Publié le 01/11/2002 par Philippe Simon / Catégorie: Critique

De l'urbanité révélée

Passer de l'instant subtil de l'art photographique à la durée magique de la mise en fiction cinématographique est chose périlleuse. Rares sont ceux qui s'y sont risqués avec succès. La faillite d'un tel projet surgissant entre autres de la soumission des enjeux du cinéma au contenu déjà connu de l'expérience photographique. Comme si alors le cinéma fonctionnait comme seul faire valoir d'un sens et d'une émotion lui préexistant. Comme si l'acte cinématographique se résumait à réfléchir la démarche photographique en un jeu de miroir où s'épuise sa pertinence et sa spécificité.

L'occupation des sols

 

Ce danger, le premier film de Marie-Françoise Plissart (connue pour son travail de photographe) L'occupation des sols, non seulement le circonscrit avec intelligence mais s'en nourrit pour nous proposer une invention du cinéma pour le moins éblouissante.
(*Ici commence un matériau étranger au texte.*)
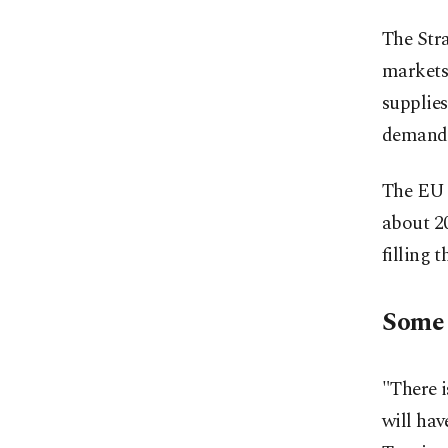
The Stra
markets,
supplies
demand
The EU h
about 20
filling t
Some r
"There i
will hav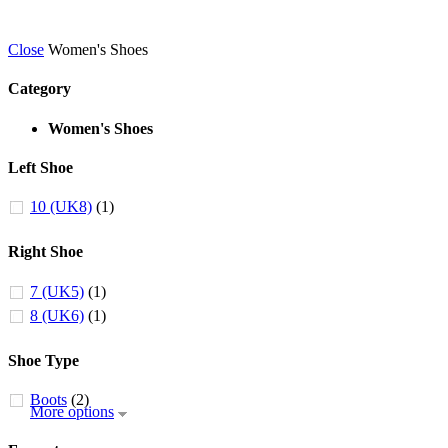
Close
Women's Shoes
Category
Women's Shoes
Left Shoe
10 (UK8)
(1)
Right Shoe
7 (UK5)
(1)
8 (UK6)
(1)
Shoe Type
Boots
(2)
More options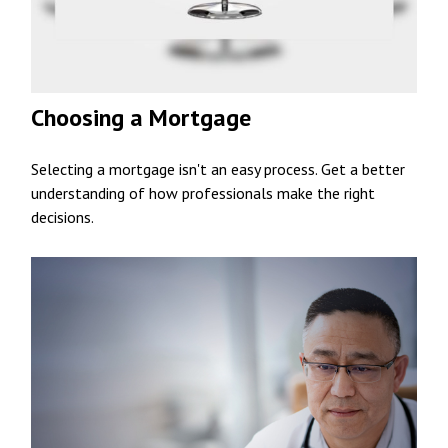
Choosing a Mortgage
Selecting a mortgage isn't an easy process. Get a better
understanding of how professionals make the right
decisions.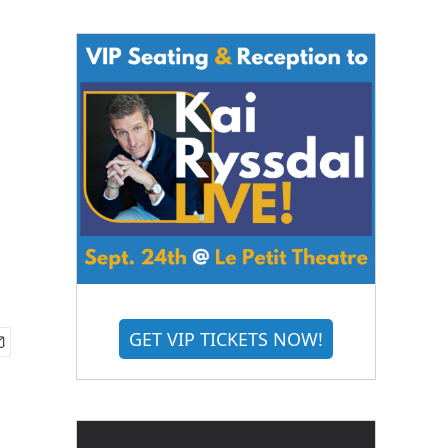
GET VIP TICKETS NOW!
Véritable coup de maître en la matière, ce film réussit le difficile mariage entre l'instantanéité du regard et sa pérennité, entre le coup d'oeil du photographe et la mise en récit propre au cinéma.

 

Et non seulement il réussit cela mais il est bien plus que cela. Marie-Françoise Plissart filme une ville, Bruxelles. En fait, elle filme la Ville, l'urbanité, sa vie, son espace et sa respiration, ses lieux et leurs mouvances. Pour se faire, elle a mis sa caméra sur les sommets, les pics et les tours de la ville. Elle filme d'en haut, en prenant distance, en regardant de loin. Et cet effet d'éloignement nous rapproche, nous rend proche une globalité, nous focalise sur une vue d'ensemble qui soudainement nous fait toucher aux composantes même de l'espace urbain. Composantes saisies comme autant d'instants particuliers, devenus les éléments d'une approche de la ville et qui étrangement suscitent notre curiosité et éveillent notre goût de la découverte. 

 

Du général pour accentuer le détail, du particulier devenu instant du global, l'art de regarder de Marie-Françoise Plissart voyage l'espace-temps de la ville en se fragmentant, en s'éclatant pour mieux se recomposer, jusqu'à perdre cette prétention du déjà vu et amener le spectateur en un lieu inconnu qu'il va découvrir comme il l'arpente et, à lui seul, le faire sien. 

 

La mise en image de Marie-Françoise Plissart est déjà une mise en scène et son intelligence de la durée, du rythme, sa science du montage, nous laisse cette liberté d'inventer notre mise en récit à partir de son regard qui est loin d'être innocent. Ici pas d'effet de discours préétabli, pas de point de vue unique qui fait sens et limite la pensée. Mais une dérive poétique et ludique qui, d'un kaléidoscope d'impressions, donne à imaginer une série de petits récits ayant la ville pour sujet, l'ordre et la durée des plans du film, leurs qualités esthétiques aussi, étant conçus pour nous amener à voir et à penser autrement l'urbanité.

 

Et cela donne un foisonnement d'images et d'idées qui fonctionnent comme les points de repères d'un cheminement enfin personnel puisque né de notre invention, de notre imaginaire. Difficile de dire les instants par lesquels nous passons. De la géométrie de l'être à cette géographie de l'avoir, de cet espace de l'apaisement à cette stratégie de la disparition et du recouvrement, de ces lieux de terre à cette architecture policière et de contrôle, L'occupation des sols nous livre la ville comme le quadrillage hasardeux d'un état de guerre mais aussi comme la déconstruction de frontières où s'opère la réappropriation de zones de jeux et de plaisirs. Et comme pour Marie-Françoise Plissart rien n'est joué d'avance, de la multiplicité des émotions et des idées nassent la subtilité et la radicalité de ce qu'elle nous propose. 

 

L'urbanité se révèle dans ce qu'elle a de plus vrai et de plus terrible. A chacun alors de décider de ce qu'il en est et cette liberté de pensée, cette ouverture poétique et aventureuse qui nous saisi comme le film se déploie, est l'une des choses les plus belles et les plus nécessaires du cinéma.